- DATA TO PROCESS:
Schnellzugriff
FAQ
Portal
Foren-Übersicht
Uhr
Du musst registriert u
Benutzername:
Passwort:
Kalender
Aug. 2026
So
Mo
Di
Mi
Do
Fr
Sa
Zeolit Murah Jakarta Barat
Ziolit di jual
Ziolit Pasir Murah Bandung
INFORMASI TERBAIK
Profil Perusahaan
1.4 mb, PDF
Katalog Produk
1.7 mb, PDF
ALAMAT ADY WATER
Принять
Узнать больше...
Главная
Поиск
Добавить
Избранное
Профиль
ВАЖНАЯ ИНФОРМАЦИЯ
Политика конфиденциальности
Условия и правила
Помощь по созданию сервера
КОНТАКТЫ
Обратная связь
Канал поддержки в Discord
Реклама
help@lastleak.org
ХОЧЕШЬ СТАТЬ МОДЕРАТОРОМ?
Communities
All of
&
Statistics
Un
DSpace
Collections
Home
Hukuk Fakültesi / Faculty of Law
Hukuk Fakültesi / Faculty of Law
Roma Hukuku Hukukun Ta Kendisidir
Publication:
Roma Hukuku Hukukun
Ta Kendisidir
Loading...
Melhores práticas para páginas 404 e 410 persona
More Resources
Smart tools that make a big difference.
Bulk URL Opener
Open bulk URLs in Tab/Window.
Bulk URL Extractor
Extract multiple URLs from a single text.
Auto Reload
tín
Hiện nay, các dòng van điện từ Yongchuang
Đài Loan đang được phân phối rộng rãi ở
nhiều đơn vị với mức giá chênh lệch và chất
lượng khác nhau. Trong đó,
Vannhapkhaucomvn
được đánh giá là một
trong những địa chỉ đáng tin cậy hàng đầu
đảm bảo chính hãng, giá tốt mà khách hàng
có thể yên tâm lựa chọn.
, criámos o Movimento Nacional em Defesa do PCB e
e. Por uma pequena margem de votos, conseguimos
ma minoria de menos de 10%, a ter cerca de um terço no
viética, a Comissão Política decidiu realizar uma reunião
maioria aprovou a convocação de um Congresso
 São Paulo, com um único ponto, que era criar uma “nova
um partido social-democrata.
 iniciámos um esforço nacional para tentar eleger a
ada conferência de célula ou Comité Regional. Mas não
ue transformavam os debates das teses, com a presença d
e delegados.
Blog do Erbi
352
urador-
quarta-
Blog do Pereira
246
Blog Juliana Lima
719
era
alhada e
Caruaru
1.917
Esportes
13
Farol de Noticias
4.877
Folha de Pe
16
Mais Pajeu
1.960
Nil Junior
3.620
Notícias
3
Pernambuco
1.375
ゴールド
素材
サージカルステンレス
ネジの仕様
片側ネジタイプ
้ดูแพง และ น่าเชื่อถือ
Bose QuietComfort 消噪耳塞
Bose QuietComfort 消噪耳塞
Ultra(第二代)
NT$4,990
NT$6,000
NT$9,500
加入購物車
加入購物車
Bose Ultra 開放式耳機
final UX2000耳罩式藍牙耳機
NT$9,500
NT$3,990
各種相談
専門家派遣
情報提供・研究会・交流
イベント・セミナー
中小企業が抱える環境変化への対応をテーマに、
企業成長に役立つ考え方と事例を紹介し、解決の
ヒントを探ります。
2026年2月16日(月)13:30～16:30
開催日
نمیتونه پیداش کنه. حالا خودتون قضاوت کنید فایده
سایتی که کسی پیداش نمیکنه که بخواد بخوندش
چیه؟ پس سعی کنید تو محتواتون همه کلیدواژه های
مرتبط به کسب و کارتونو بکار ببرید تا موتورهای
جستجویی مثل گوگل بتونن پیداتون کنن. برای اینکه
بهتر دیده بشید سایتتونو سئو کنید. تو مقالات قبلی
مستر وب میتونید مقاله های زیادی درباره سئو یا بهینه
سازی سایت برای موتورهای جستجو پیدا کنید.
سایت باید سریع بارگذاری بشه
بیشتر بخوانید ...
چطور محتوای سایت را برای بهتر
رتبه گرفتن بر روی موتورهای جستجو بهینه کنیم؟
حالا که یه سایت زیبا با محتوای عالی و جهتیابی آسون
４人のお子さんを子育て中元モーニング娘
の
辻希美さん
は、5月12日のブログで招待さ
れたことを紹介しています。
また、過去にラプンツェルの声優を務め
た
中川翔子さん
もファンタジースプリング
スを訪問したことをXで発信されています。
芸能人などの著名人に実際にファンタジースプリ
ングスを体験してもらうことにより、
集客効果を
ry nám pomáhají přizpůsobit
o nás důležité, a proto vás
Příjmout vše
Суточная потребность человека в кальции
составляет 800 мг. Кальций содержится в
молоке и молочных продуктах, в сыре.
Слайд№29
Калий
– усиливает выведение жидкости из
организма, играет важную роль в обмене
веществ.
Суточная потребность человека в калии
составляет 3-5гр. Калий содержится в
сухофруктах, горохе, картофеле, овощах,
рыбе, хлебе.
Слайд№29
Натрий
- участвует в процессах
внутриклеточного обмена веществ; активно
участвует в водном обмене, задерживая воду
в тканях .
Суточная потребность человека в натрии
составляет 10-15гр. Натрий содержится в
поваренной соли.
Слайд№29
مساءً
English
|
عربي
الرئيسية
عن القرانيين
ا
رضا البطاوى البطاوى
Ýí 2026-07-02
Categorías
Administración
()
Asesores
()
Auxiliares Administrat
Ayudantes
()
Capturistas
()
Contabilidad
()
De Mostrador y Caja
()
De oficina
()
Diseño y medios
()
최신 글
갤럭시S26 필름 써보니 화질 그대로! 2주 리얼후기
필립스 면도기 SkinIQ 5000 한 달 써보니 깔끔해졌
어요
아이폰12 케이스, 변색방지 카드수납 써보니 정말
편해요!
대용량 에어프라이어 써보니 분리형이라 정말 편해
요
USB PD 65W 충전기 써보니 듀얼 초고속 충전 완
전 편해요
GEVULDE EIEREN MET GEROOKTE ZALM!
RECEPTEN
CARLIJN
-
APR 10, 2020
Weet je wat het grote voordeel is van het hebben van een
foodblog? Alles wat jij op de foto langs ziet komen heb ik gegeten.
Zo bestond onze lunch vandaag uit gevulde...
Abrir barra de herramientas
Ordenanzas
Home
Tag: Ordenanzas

- REQUIRED ACTION: What is needed here is an exact copy of all the records above.

- EXERCISE RESPONSE:
Schnellzugriff
FAQ
Portal
Foren-Übersicht
Uhr
Du musst registriert u
Benutzername:
Passwort:
Kalender
Aug. 2026
So
Mo
Di
Mi
Do
Fr
Sa
Zeolit Murah Jakarta Barat
Ziolit di jual
Ziolit Pasir Murah Bandung
INFORMASI TERBAIK
Profil Perusahaan
1.4 mb, PDF
Katalog Produk
1.7 mb, PDF
ALAMAT ADY WATER
Принять
Узнать больше...
Главная
Поиск
Добавить
Избранное
Профиль
ВАЖНАЯ ИНФОРМАЦИЯ
Политика конфиденциальности
Условия и правила
Помощь по созданию сервера
КОНТАКТЫ
Обратная связь
Канал поддержки в Discord
Реклама
help@lastleak.org
ХОЧЕШЬ СТАТЬ МОДЕРАТОРОМ?
Communities
All of
&
Statistics
Un
DSpace
Collections
Home
Hukuk Fakültesi / Faculty of Law
Hukuk Fakültesi / Faculty of Law
Roma Hukuku Hukukun Ta Kendisidir
Publication:
Roma Hukuku Hukukun
Ta Kendisidir
Loading...
Melhores práticas para páginas 404 e 410 persona
More Resources
Smart tools that make a big difference.
Bulk URL Opener
Open bulk URLs in Tab/Window.
Bulk URL Extractor
Extract multiple URLs from a single text.
Auto Reload
tín
Hiện nay, các dòng van điện từ Yongchuang
Đài Loan đang được phân phối rộng rãi ở
nhiều đơn vị với mức giá chênh lệch và chất
lượng khác nhau. Trong đó,
Vannhapkhaucomvn
được đánh giá là một
trong những địa chỉ đáng tin cậy hàng đầu
đảm bảo chính hãng, giá tốt mà khách hàng
có thể yên tâm lựa chọn.
, criámos o Movimento Nacional em Defesa do PCB e
e. Por uma pequena margem de votos, conseguimos
ma minoria de menos de 10%, a ter cerca de um terço no
viética, a Comissão Política decidiu realizar uma reunião
maioria aprovou a convocação de um Congresso
 São Paulo, com um único ponto, que era criar uma “nova
um partido social-democrata.
 iniciámos um esforço nacional para tentar eleger a
ada conferência de célula ou Comité Regional. Mas não
ue transformavam os debates das teses, com a presença d
e delegados.
Blog do Erbi
352
urador-
quarta-
Blog do Pereira
246
Blog Juliana Lima
719
era
alhada e
Caruaru
1.917
Esportes
13
Farol de Noticias
4.877
Folha de Pe
16
Mais Pajeu
1.960
Nil Junior
3.620
Notícias
3
Pernambuco
1.375
ゴールド
素材
サージカルステンレス
ネジの仕様
片側ネジタイプ
้ดูแพง และ น่าเชื่อถือ
Bose QuietComfort 消噪耳塞
Bose QuietComfort 消噪耳塞
Ultra(第二代)
NT$4,990
NT$6,000
NT$9,500
加入購物車
加入購物車
Bose Ultra 開放式耳機
final UX2000耳罩式藍牙耳機
NT$9,500
NT$3,990
各種相談
専門家派遣
情報提供・研究会・交流
イベント・セミナー
中小企業が抱える環境変化への対応をテーマに、
企業成長に役立つ考え方と事例を紹介し、解決の
ヒントを探ります。
2026年2月16日(月)13:30～16:30
開催日
نمیتونه پیداش کنه. حالا خودتون قضاوت کنید فایده
سایتی که کسی پیداش نمیکنه که بخواد بخوندش
چیه؟ پس سعی کنید تو محتواتون همه کلیدواژه های
مرتبط به کسب و کارتونو بکار ببرید تا موتورهای
جستجویی مثل گوگل بتونن پیداتون کنن. برای اینکه
بهتر دیده بشید سایتتونو سئو کنید. تو مقالات قبلی
مستر وب میتونید مقاله های زیادی درباره سئو یا بهینه
سازی سایت برای موتورهای جستجو پیدا کنید.
سایت باید سریع بارگذاری بشه
بیشتر بخوانید ...
چطور محتوای سایت را برای بهتر
رتبه گرفتن بر روی موتورهای جستجو بهینه کنیم؟
حالا که یه سایت زیبا با محتوای عالی و جهتیابی آسون
４人のお子さんを子育て中元モーニング娘
の
辻希美さん
は、5月12日のブログで招待さ
れたことを紹介しています。
また、過去にラプンツェルの声優を務め
た
中川翔子さん
もファンタジースプリング
スを訪問したことをXで発信されています。
芸能人などの著名人に実際にファンタジースプリ
ングスを体験してもらうことにより、
集客効果を
ry nám pomáhají přizpůsobit
o nás důležité, a proto vás
Příjmout vše
Суточная потребность человека в кальции
составляет 800 мг. Кальций содержится в
молоке и молочных продуктах, в сыре.
Слайд№29
Калий
– усиливает выведение жидкости из
организма, играет важную роль в обмене
веществ.
Суточная потребность человека в калии
составляет 3-5гр. Калий содержится в
сухофруктах, горохе, картофеле, овощах,
рыбе, хлебе.
Слайд№29
Натрий
- участвует в процессах
внутриклеточного обмена веществ; активно
участвует в водном обмене, задерживая воду
в тканях .
Суточная потребность человека в натрии
составляет 10-15гр. Натрий содержится в
поваренной соли.
Слайд№29
مساءً
English
|
عربي
الرئيسية
عن القرانيين
ا
رضا البطاوى البطاوى
Ýí 2026-07-02
Categorías
Administración
()
Asesores
()
Auxiliares Administrat
Ayudantes
()
Capturistas
()
Contabilidad
()
De Mostrador y Caja
()
De oficina
()
Diseño y medios
()
최신 글
갤럭시S26 필름 써보니 화질 그대로! 2주 리얼후기
필립스 면도기 SkinIQ 5000 한 달 써보니 깔끔해졌
어요
아이폰12 케이스, 변색방지 카드수납 써보니 정말
편해요!
대용량 에어프라이어 써보니 분리형이라 정말 편해
요
USB PD 65W 충전기 써보니 듀얼 초고속 충전 완
전 편해요
GEVULDE EIEREN MET GEROOKTE ZALM!
RECEPTEN
CARLIJN
-
APR 10, 2020
Weet je wat het grote voordeel is van het hebben van een
foodblog? Alles wat jij op de foto langs ziet komen heb ik gegeten.
Zo bestond onze lunch vandaag uit gevulde...
Abrir barra de herramientas
Ordenanzas
Home
Tag: Ordenanzas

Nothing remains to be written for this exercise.